■ Source data ■
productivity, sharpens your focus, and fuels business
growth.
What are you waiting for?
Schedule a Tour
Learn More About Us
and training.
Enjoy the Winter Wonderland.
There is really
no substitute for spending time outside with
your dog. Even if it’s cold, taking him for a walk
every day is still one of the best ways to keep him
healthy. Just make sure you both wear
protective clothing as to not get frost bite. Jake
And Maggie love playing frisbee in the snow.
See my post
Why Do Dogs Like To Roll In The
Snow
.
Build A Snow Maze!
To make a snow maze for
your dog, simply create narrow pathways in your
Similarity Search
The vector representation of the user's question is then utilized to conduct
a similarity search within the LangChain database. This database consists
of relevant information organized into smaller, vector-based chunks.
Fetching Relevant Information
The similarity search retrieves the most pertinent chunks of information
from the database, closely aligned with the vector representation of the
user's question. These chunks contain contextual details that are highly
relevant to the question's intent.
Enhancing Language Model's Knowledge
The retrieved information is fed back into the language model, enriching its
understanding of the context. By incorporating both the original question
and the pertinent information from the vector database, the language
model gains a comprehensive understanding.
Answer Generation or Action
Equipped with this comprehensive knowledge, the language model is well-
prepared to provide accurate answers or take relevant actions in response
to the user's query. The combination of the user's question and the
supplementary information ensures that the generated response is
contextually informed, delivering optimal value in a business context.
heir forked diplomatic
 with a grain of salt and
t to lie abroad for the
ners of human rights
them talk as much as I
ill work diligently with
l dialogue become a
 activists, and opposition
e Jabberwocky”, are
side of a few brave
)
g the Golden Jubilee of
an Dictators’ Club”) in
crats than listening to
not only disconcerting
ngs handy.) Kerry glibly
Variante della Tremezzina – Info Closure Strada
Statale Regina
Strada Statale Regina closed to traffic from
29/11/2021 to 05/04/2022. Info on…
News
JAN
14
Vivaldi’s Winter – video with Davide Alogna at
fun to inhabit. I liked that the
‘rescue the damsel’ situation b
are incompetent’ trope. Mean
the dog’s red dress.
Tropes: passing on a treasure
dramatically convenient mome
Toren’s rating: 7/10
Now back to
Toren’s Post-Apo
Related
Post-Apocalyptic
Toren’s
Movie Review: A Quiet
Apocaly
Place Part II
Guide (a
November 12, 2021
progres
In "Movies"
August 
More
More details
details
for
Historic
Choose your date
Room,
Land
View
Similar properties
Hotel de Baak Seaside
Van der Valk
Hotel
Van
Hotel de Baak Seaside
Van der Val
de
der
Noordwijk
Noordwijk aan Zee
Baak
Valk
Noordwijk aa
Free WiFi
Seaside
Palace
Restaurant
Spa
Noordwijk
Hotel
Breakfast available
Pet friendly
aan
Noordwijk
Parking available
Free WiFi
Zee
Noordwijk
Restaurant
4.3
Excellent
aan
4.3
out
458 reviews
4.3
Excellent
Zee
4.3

■ What you should do ■
Count every line in the listing above that holds "make", then report only the count.

■ Reply ■
2